** TASK INPUTS follows **
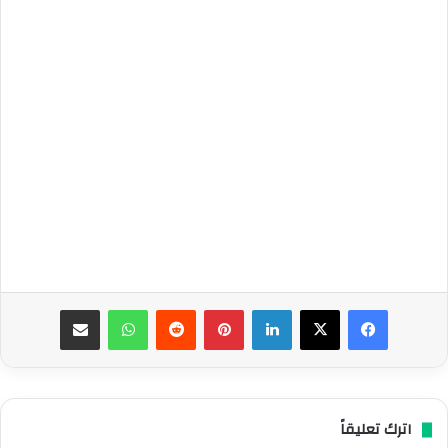
فيسبوك
‫X
لينكدإن
بينتيريست
واتساب
مشاركة عبر البريد
اترك تعليقاً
** End of TASK INPUTS **
### WHAT TO WORK ON:
Make a verbatim copy of all the entries and strip out the pictures.

### FINISHED EXERCISE:
فيسبوك
‫X
لينكدإن
بينتيريست
واتساب
مشاركة عبر البريد
اترك تعليقاً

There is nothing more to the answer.